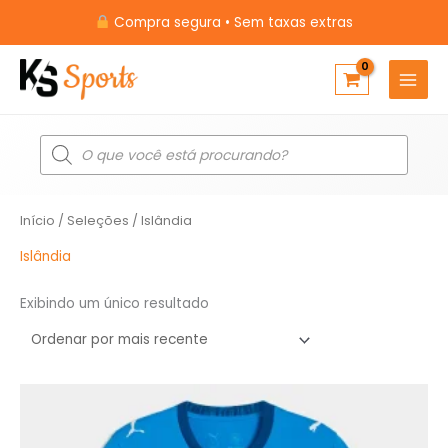
Ir
Compra segura • Sem taxas extras
para
o
conteúdo
Pesquisar
produtos
Início
/
Seleções
/ Islândia
Islândia
Exibindo um único resultado
O
O
preço
preço
original
atual
era:
é:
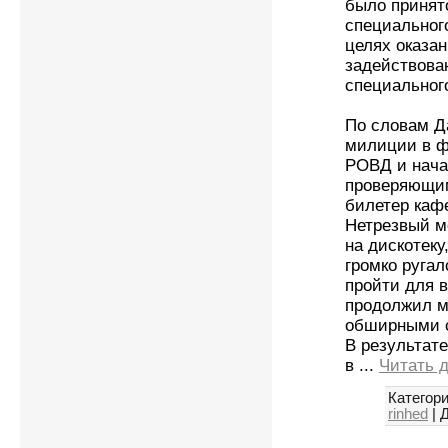
было принят
специальног
целях оказа
задействова
специальног
По словам Да
милиции в ф
РОВД и нача
проверяющим
билетер кафе
Нетрезвый м
на дискотеку
громко руга
пройти для в
продолжил м
обширными с
В результат
в
...
Читать 
Категори
rinhed
|
Д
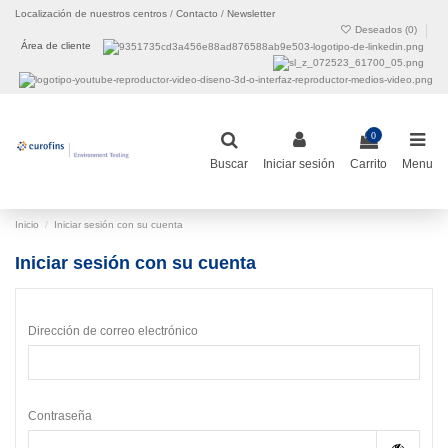
Localización de nuestros centros
/
Contacto
/
Newsletter
Deseados (
0
)
Área de cliente
0
Buscar
Iniciar sesión
Carrito
Menu
Inicio
Iniciar sesión con su cuenta
Iniciar sesión con su cuenta
Dirección de correo electrónico
Contraseña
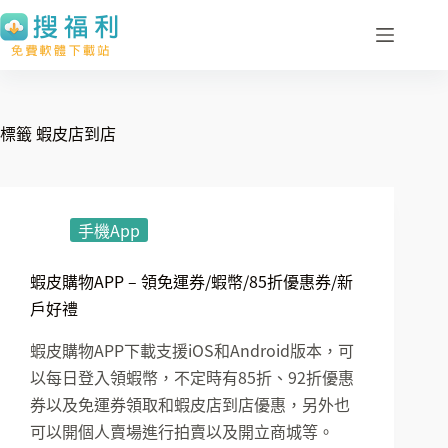
跳
至
主
要
內
標籤
蝦皮店到店
容
手機App
蝦皮購物APP – 領免運券/蝦幣/85折優惠券/新
戶好禮
蝦皮購物APP下載支援iOS和Android版本，可
以每日登入領蝦幣，不定時有85折、92折優惠
券以及免運券領取和蝦皮店到店優惠，另外也
可以開個人賣場進行拍賣以及開立商城等。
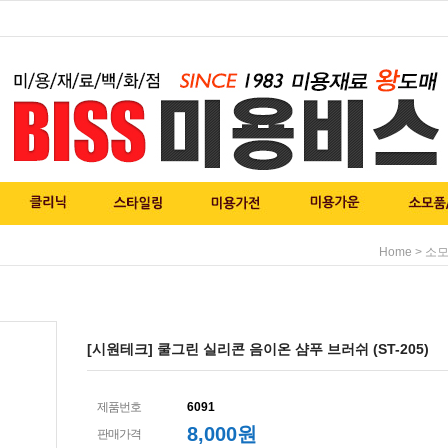
>
Home
소모
[시원테크] 쿨그린 실리콘 음이온 샴푸 브러쉬 (ST-205)
제품번호
6091
8,000원
판매가격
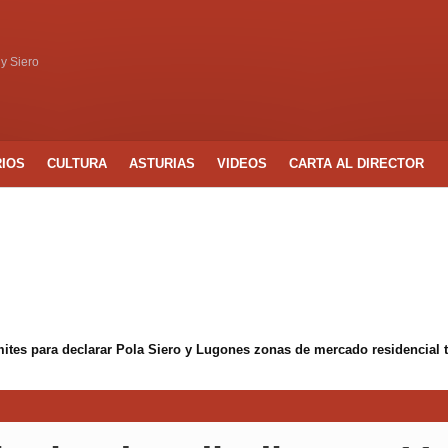
 y Siero
RIOS
CULTURA
ASTURIAS
VIDEOS
CARTA AL DIRECTOR
ámites para declarar Pola Siero y Lugones zonas de mercado residencial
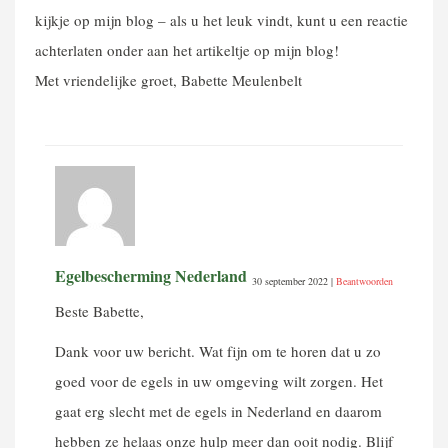
kijkje op mijn blog – als u het leuk vindt, kunt u een reactie
achterlaten onder aan het artikeltje op mijn blog!
Met vriendelijke groet, Babette Meulenbelt
Egelbescherming Nederland
30 september 2022
|
Beantwoorden
Beste Babette,
Dank voor uw bericht. Wat fijn om te horen dat u zo
goed voor de egels in uw omgeving wilt zorgen. Het
gaat erg slecht met de egels in Nederland en daarom
hebben ze helaas onze hulp meer dan ooit nodig. Blijf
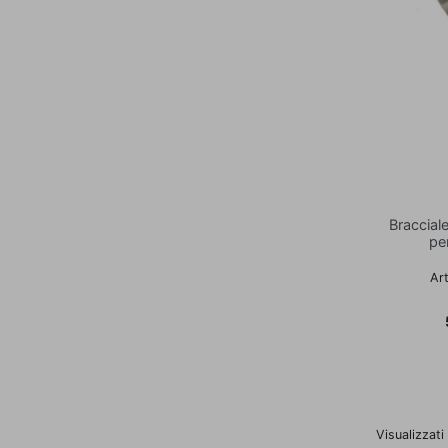
Braccial
pe
Ar
Visualizzati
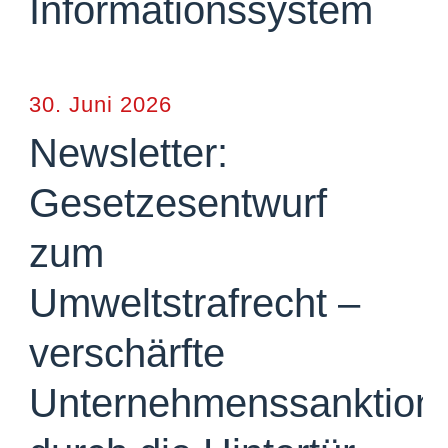
Informationssystem
30. Juni 2026
Newsletter:
Gesetzesentwurf
zum
Umweltstrafrecht –
verschärfte
Unternehmenssanktion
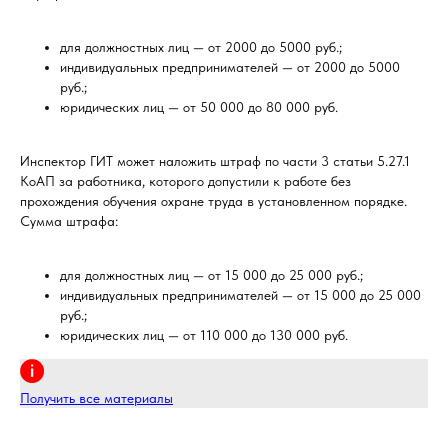
для должностных лиц — от 2000 до 5000 руб.;
индивидуальных предпринимателей — от 2000 до 5000
руб.;
юридических лиц — от 50 000 до 80 000 руб.
Инспектор ГИТ может наложить штраф по части 3 статьи 5.27.1
КоАП за работника, которого допустили к работе без
прохождения обучения охране труда в установленном порядке.
Сумма штрафа:
для должностных лиц — от 15 000 до 25 000 руб.;
индивидуальных предпринимателей — от 15 000 до 25 000
руб.;
юридических лиц — от 110 000 до 130 000 руб.
Получить все материалы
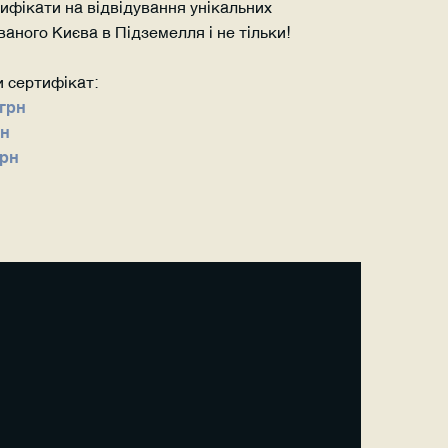
ифікати на відвідування унікальних
ваного Києва в Підземелля і не тільки!
 сертифікат:
 грн
рн
грн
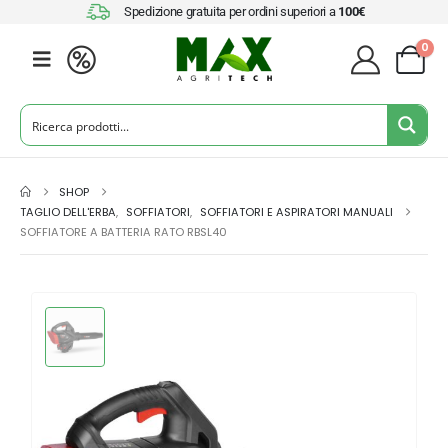
Spedizione gratuita per ordini superiori a
100€
0
SHOP
TAGLIO DELL'ERBA
,
SOFFIATORI
,
SOFFIATORI E ASPIRATORI MANUALI
SOFFIATORE A BATTERIA RATO RBSL40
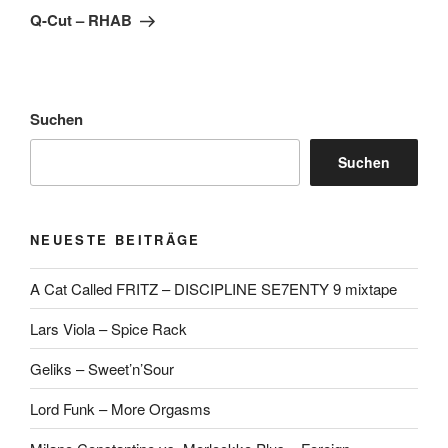
Beitrag
Q-Cut – RHAB
Suchen
Suchen
NEUESTE BEITRÄGE
A Cat Called FRITZ – DISCIPLINE SE7ENTY 9 mixtape
Lars Viola – Spice Rack
Geliks – Sweet’n’Sour
Lord Funk – More Orgasms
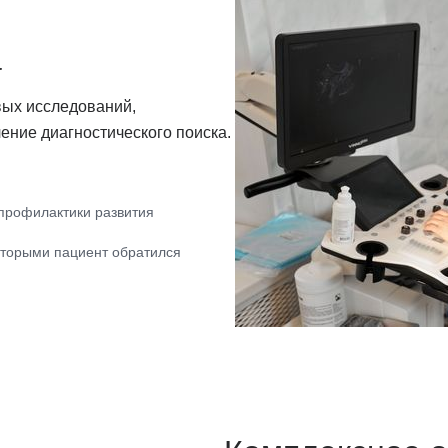
а
вых исследований,
ние диагностического поиска.
 профилактики развития
оторыми пациент обратился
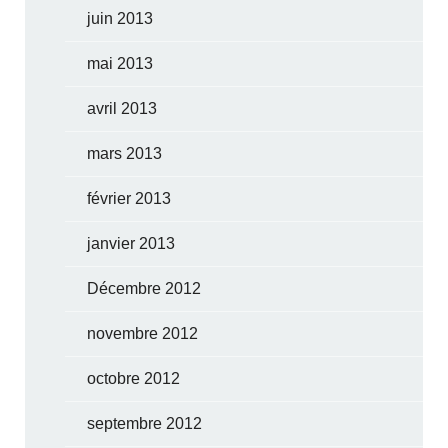
juin 2013
mai 2013
avril 2013
mars 2013
février 2013
janvier 2013
Décembre 2012
novembre 2012
octobre 2012
septembre 2012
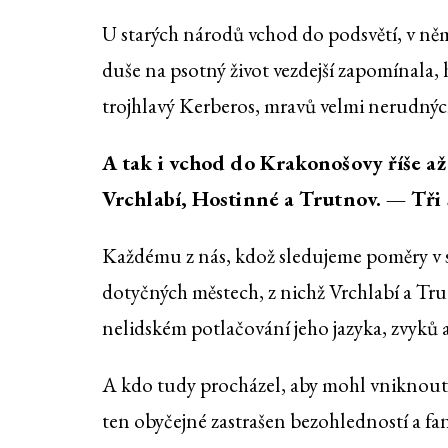
U starých národů vchod do podsvětí, v ně
duše na psotný život vezdejší zapomínala, 
trojhlavý Kerberos, mravů velmi nerudnýc
A tak i vchod do Krakonošovy říše až
Vrchlabí, Hostinné a Trutnov. — Tři s
Každému z nás, kdož sledujeme poměry v 
dotyčných městech, z nichž Vrchlabí a Tru
nelidském potlačování jeho jazyka, zvyků a
A kdo tudy procházel, aby mohl vniknouti
ten obyčejné zastrašen bezohledností a fan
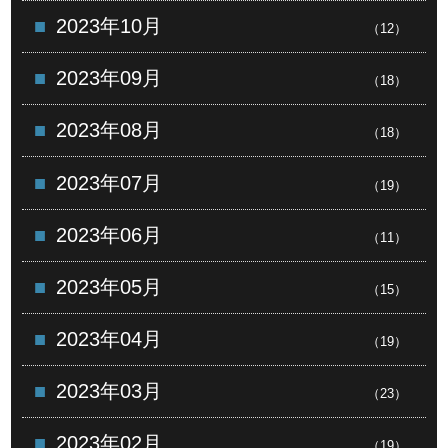
2023年10月
（12）
2023年09月
（18）
2023年08月
（18）
2023年07月
（19）
2023年06月
（11）
2023年05月
（15）
2023年04月
（19）
2023年03月
（23）
2023年02月
（19）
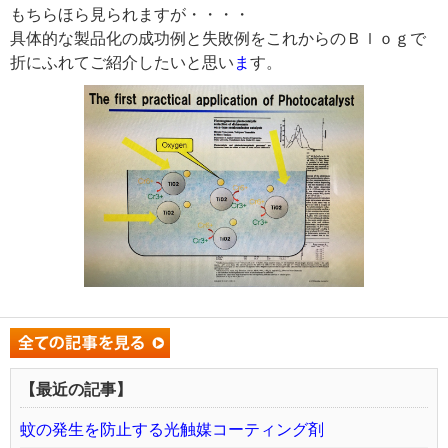
もちらほら見られますが・・・・
具体的な製品化の成功例と失敗例をこれからのＢｌｏｇで
折にふれてご紹介したいと思い
ま
す。
【最近の記事】
蚊の発生を防止する光触媒コーティング剤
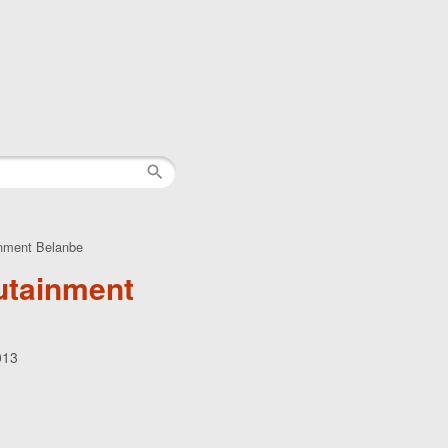
nment Belanbe
utainment
013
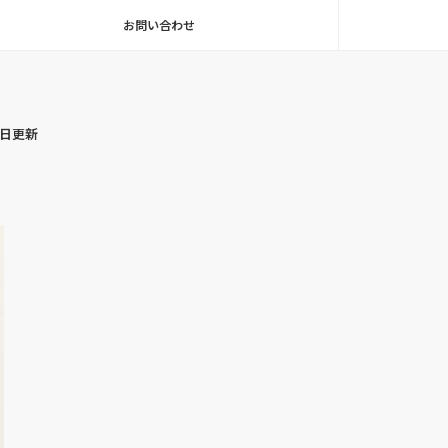
お問い合わせ
毎日更新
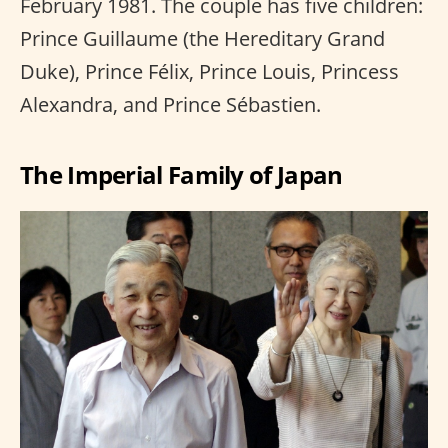
February 1981. The couple has five children:
Prince Guillaume (the Hereditary Grand
Duke), Prince Félix, Prince Louis, Princess
Alexandra, and Prince Sébastien.
The Imperial Family of Japan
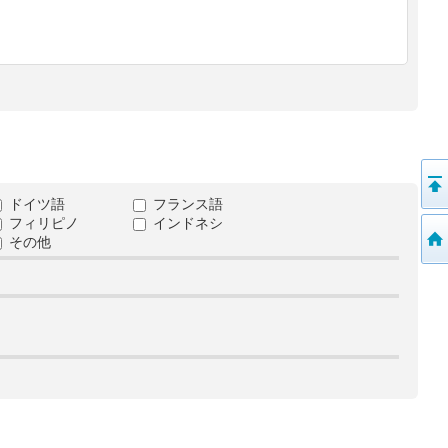
ドイツ語
フランス語
フィリピノ
インドネシ
その他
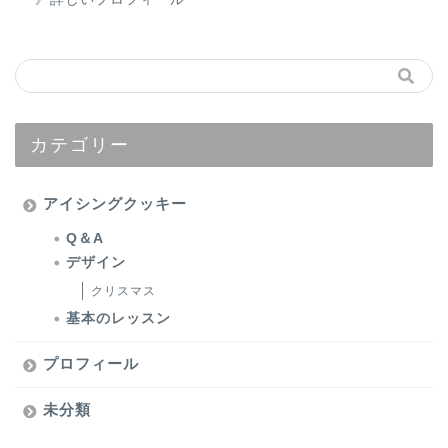
カテゴリー
アイシングクッキー
Q＆A
デザイン
クリスマス
基本のレッスン
プロフィール
未分類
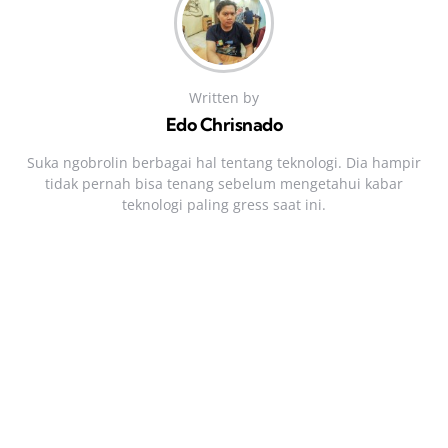
Written by
Edo Chrisnado
Suka ngobrolin berbagai hal tentang teknologi. Dia hampir
tidak pernah bisa tenang sebelum mengetahui kabar
teknologi paling gress saat ini.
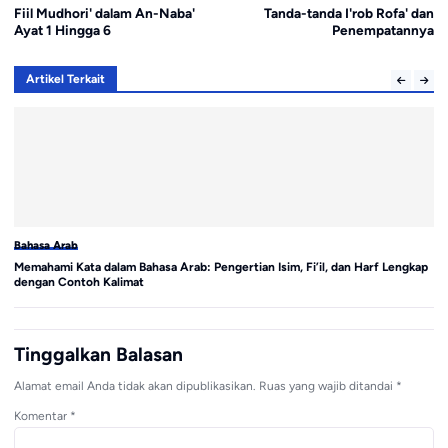
Fiil Mudhori' dalam An-Naba'
Tanda-tanda I'rob Rofa' dan
Ayat 1 Hingga 6
Penempatannya
Artikel Terkait
Bahasa Arab
Ba
Memahami Kata dalam Bahasa Arab: Pengertian Isim, Fi’il, dan Harf Lengkap
Me
dengan Contoh Kalimat
Co
Tinggalkan Balasan
Alamat email Anda tidak akan dipublikasikan.
Ruas yang wajib ditandai
*
Komentar
*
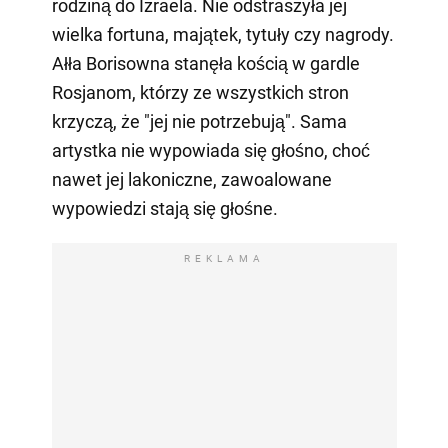
rodziną do Izraela. Nie odstraszyła jej
wielka fortuna, majątek, tytuły czy nagrody.
Ałła Borisowna stanęła kością w gardle
Rosjanom, którzy ze wszystkich stron
krzyczą, że "jej nie potrzebują". Sama
artystka nie wypowiada się głośno, choć
nawet jej lakoniczne, zawoalowane
wypowiedzi stają się głośne.
REKLAMA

§ Exercise goal:
In the entries above, count each line with "vchod"; reply with the total only.

§ Result of this task:
2